Le Golden Hello serait en réalité la prime de “période d’essai” pour les deux camps ? “Oui, c’est en quelque sorte ça”, abonde-t-elle. “C’est un partage des risques des deux côtés. Pour l’employé, c'est un bonus qui permet d’accompagner une prise de risque lié à un changement de boite, et pour l’employeur, c’est une manière de moduler le coût, au lieu de directement prendre quelqu’un à un salaire important”.
Un écart de salaire en interne, est-ce si destructeur que ça ?
“C’est difficile à quantifier précisément, mais oui”, prévient-elle avant de poursuivre son analyse : “Face à ça, il y a deux types de collaborateurs. Celui qui va s’exprimer et qui va dire : “soit tu m’alignes sur le même salaire, soit je pars”. C’est fréquent dans le quotidien RH, même si tous ne vont pas au bout”.
“Et il y a ceux qui ne vont rien dire, et c’est destructeur. Ils vont être démotivés, en perte d’adhésion et de confiance.
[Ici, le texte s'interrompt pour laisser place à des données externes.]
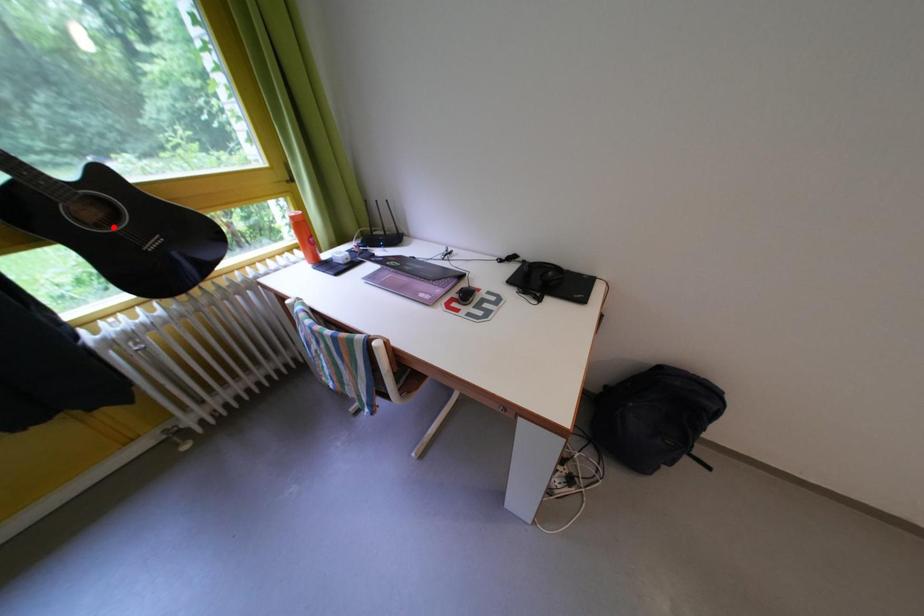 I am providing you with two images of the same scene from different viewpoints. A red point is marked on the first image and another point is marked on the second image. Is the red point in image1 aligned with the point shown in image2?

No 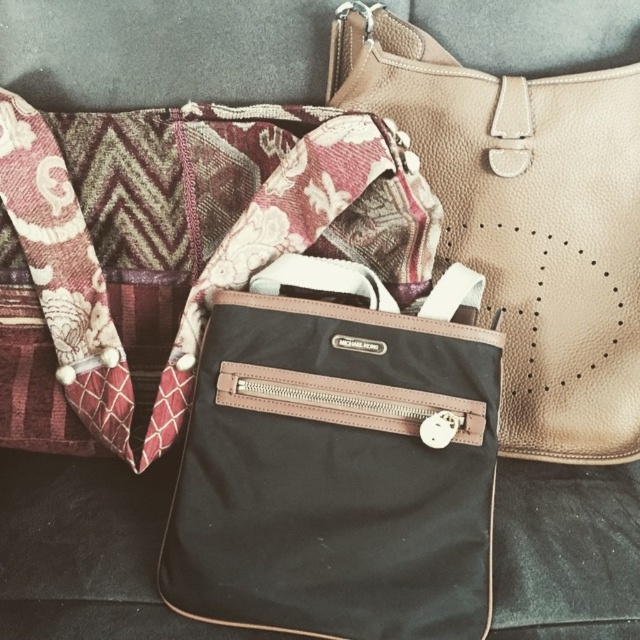 You are standing in front of a dark fabric surface with a black nylon bag at center. Where is the black nylon bag located?

The black nylon bag at center is located at point (339, 460).

You are organizing a small display and need to place the black nylon bag at center and the matte beige leather shoulder bag at upper right side by side. Based on their sizes, which one should be placed first to ensure they fit properly?

The black nylon bag at center is wider than the matte beige leather shoulder bag at upper right. Therefore, you should place the black nylon bag at center first to accommodate its larger size before positioning the smaller matte beige leather shoulder bag at upper right. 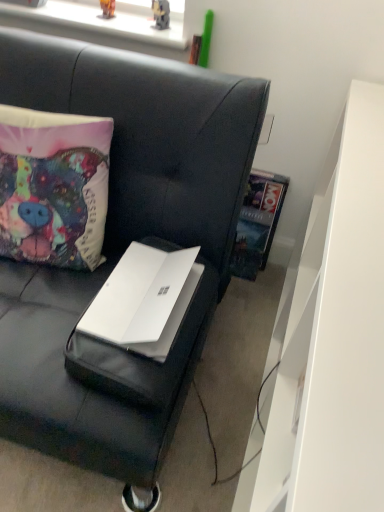 Question: Is white matte laptop at center not near metallic plastic toy at upper center, the second toy in the left-to-right sequence?

Choices:
 (A) no
 (B) yes

Answer: (A)

Question: Is white matte laptop at center in front of metallic plastic toy at upper center, the second toy in the left-to-right sequence?

Choices:
 (A) no
 (B) yes

Answer: (B)

Question: Does white matte laptop at center have a larger size compared to metallic plastic toy at upper center, the 1th toy positioned from the right?

Choices:
 (A) no
 (B) yes

Answer: (B)

Question: Is white matte laptop at center to the right of metallic plastic toy at upper center, the 1th toy positioned from the right, from the viewer's perspective?

Choices:
 (A) no
 (B) yes

Answer: (A)

Question: Is white matte laptop at center outside metallic plastic toy at upper center, the second toy in the left-to-right sequence?

Choices:
 (A) no
 (B) yes

Answer: (B)

Question: Is metallic plastic toy at upper center, the second toy in the left-to-right sequence, at the back of white matte laptop at center?

Choices:
 (A) no
 (B) yes

Answer: (A)

Question: Considering the relative sizes of metallic plastic toy at upper center, the 1th toy positioned from the right, and matte fabric pillow at left in the image provided, is metallic plastic toy at upper center, the 1th toy positioned from the right, taller than matte fabric pillow at left?

Choices:
 (A) yes
 (B) no

Answer: (B)

Question: From the image's perspective, is metallic plastic toy at upper center, the second toy in the left-to-right sequence, beneath matte fabric pillow at left?

Choices:
 (A) yes
 (B) no

Answer: (B)

Question: Is the position of metallic plastic toy at upper center, the second toy in the left-to-right sequence, more distant than that of matte fabric pillow at left?

Choices:
 (A) yes
 (B) no

Answer: (A)

Question: Can you see metallic plastic toy at upper center, the 1th toy positioned from the right, touching matte fabric pillow at left?

Choices:
 (A) yes
 (B) no

Answer: (B)

Question: Considering the relative positions of metallic plastic toy at upper center, the second toy in the left-to-right sequence, and matte fabric pillow at left in the image provided, is metallic plastic toy at upper center, the second toy in the left-to-right sequence, in front of matte fabric pillow at left?

Choices:
 (A) yes
 (B) no

Answer: (B)

Question: Does metallic plastic toy at upper center, the 1th toy positioned from the right, appear on the left side of matte fabric pillow at left?

Choices:
 (A) no
 (B) yes

Answer: (A)

Question: Is matte fabric pillow at left looking in the opposite direction of metallic plastic toy at upper center, the second toy in the left-to-right sequence?

Choices:
 (A) yes
 (B) no

Answer: (A) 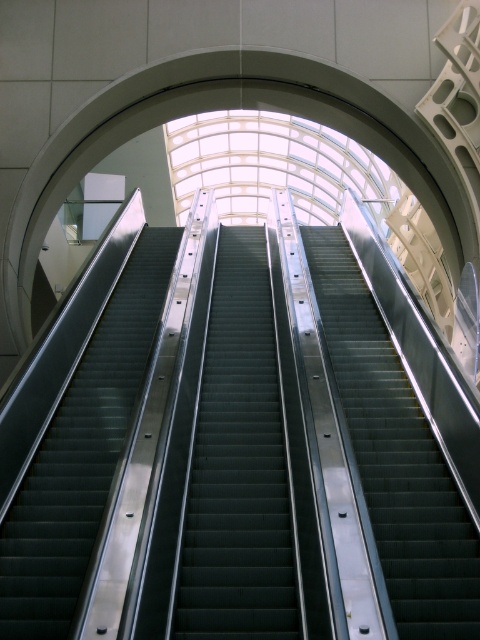 Consider the image. You are an architect designing a new building and want to ensure accessibility for all visitors. You need to determine which of the two structures, the metallic gray stairs at center or the metallic escalator steps at center, requires more space for wheelchair access. Based on the image, which one would you prioritize for modification?

The metallic gray stairs at center is smaller than the metallic escalator steps at center, so the metallic gray stairs at center would require more space for wheelchair access and should be prioritized for modification.

You are a maintenance worker inspecting the escalators in the building. You need to determine which of the two metallic structures, the metallic escalator steps at center or the metallic silver escalator at left, requires a taller safety barrier for its upper section. Based on their heights, which one would need a taller barrier?

The metallic silver escalator at left requires a taller safety barrier because it is taller than the metallic escalator steps at center.

In the scene shown: You are a maintenance worker needing to inspect the metallic escalator steps at center and the metallic silver escalator at left. Which one is located directly above the other?

The metallic escalator steps at center is positioned under the metallic silver escalator at left, so the metallic silver escalator at left is directly above the metallic escalator steps at center.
Et un beau jour, ils claqueront leur démission, et ça sera trop tard”, complète-t-elle. Enfin, Il y a aussi une question d’ego, de level, de classes qui entrent en jeu : “la sensibilité et les drivers de reconnaissance entre les personnes fluctuent beaucoup”.
Comment récompenser la fidélité quand on valorise le mercato ?
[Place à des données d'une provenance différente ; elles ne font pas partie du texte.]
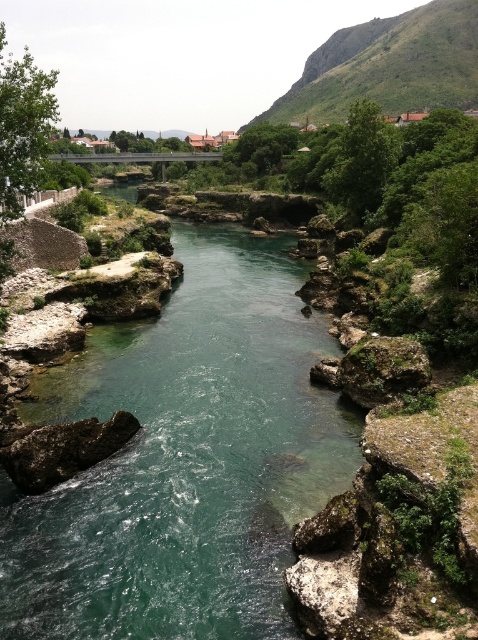 Does clear water at center appear on the right side of rough brown rock at lower left?

Yes, clear water at center is to the right of rough brown rock at lower left.

Between clear water at center and rough brown rock at lower left, which one is positioned higher?

clear water at center is higher up.

Who is more forward, (111,412) or (45,432)?

Point (45,432) is in front.

The width and height of the screenshot is (478, 640). I want to click on clear water at center, so click(184, 460).

Is clear water at center above green grassy hillside at upper right?

Actually, clear water at center is below green grassy hillside at upper right.

From the picture: Is clear water at center to the left of green grassy hillside at upper right from the viewer's perspective?

Correct, you'll find clear water at center to the left of green grassy hillside at upper right.

Who is more distant from viewer, (194, 452) or (395, 36)?

The point (395, 36) is behind.

This screenshot has height=640, width=478. I want to click on clear water at center, so click(x=184, y=460).

In the scene shown: Between green grassy hillside at upper right and rough brown rock at lower left, which one has more height?

With more height is green grassy hillside at upper right.

Does green grassy hillside at upper right appear over rough brown rock at lower left?

Yes.

Locate an element on the screen. Image resolution: width=478 pixels, height=640 pixels. green grassy hillside at upper right is located at coordinates (389, 65).

Identify the location of green grassy hillside at upper right. The width and height of the screenshot is (478, 640). (389, 65). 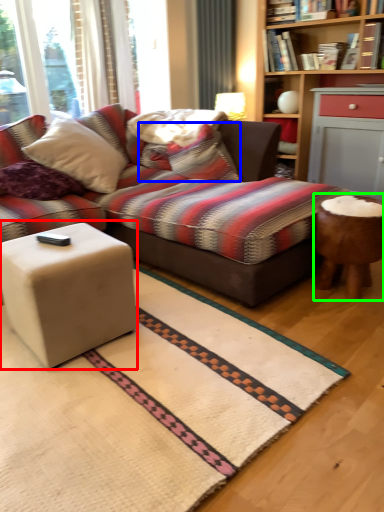 Question: Which is nearer to the coffee table (highlighted by a red box)? pillow (highlighted by a blue box) or table (highlighted by a green box).

Choices:
 (A) pillow
 (B) table

Answer: (B)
Finalement, quelqu’un d’hyper engagé dans sa boite serait moins enclin à être récompensé qu’un serial worker ? Pourquoi ne pas mettre en place une prime de fidélité ? “La prime de bienvenue est un système d’attractivité, et non de fidélisation”, rétorque tout de go Charlène Hemery.
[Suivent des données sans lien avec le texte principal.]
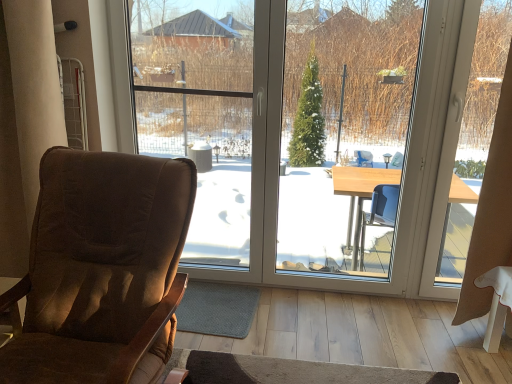 Identify the location of beige fabric curtain at right. (490, 212).

This screenshot has height=384, width=512. What do you see at coordinates (200, 112) in the screenshot? I see `transparent glass window screen at center` at bounding box center [200, 112].

You are a GUI agent. You are given a task and a screenshot of the screen. Output one action in this format:
    pyautogui.click(x=<x>, y=<y>)
    Task: Click on the brown fabric chair at left
    The height and width of the screenshot is (384, 512).
    Given the screenshot: What is the action you would take?
    pyautogui.click(x=102, y=269)

Measure the distance between transparent glass window at center and camera.

A distance of 2.06 meters exists between transparent glass window at center and camera.

This screenshot has width=512, height=384. In order to click on beige fabric curtain at right in this screenshot , I will do `click(490, 212)`.

Is transparent glass window screen at center shorter than beige fabric curtain at right?

Incorrect, the height of transparent glass window screen at center does not fall short of that of beige fabric curtain at right.

Looking at their sizes, would you say transparent glass window screen at center is wider or thinner than beige fabric curtain at right?

Considering their sizes, transparent glass window screen at center looks slimmer than beige fabric curtain at right.

From a real-world perspective, which object rests below the other?

beige fabric curtain at right is physically lower.

From the image's perspective, which is above, transparent glass window screen at center or beige fabric curtain at right?

transparent glass window screen at center is shown above in the image.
Puis, elle tempère : “Ça ne veut pas dire qu’on ne peut pas le coupler à un autre système. Certaines entreprises calculent la rémunération avec un coefficient d’ancienneté. Il y a aussi d’autres avantages comme le fait de devenir mentor ou ambassadeur. Donc, oui, c'est un principe d’attractivité, mais il faut renforcer la fidélisation, pour ne pas envoyer de mauvais messages aux collaborateurs, c’est sûr. Il faut clairement penser à des systèmes innovants sur la fidélisation !”
Et si on offrait autre chose que de l’argent pour séduire ?
“Il y a de plus en plus de choses qui sont attendues par les collaborateurs qui ne sont pas vraiment matériels”, professe-t-elle en donnant l’exemple d’une marque très connue : “Monoprix avait classifié les pain points du quotidien de ses collaborateurs”, dans le but de les soulager.
“Exemple avec les jobs étudiant, Monoprix les accompagnait à trouver un logement. Pour les parents, il y avait du soutien scolaire, détaille l’experte. Il y a aussi les entreprises qui mettent à disposition leur propre savoir-faire. Apprendre à ses collaborateurs à investir quand on est dans le domaine bancaire, c’est facile à mettre en place”. Pratique, pragmatique… et aussi moins couteux vu que l’expertise est interne.
Et de conclure : “On va de moins en moins vers une industrie du plus et au contraire vers une industrie du mieux. Tout ce qui peut soulager ton quotidien hors du temps de travail, j’y crois beaucoup”.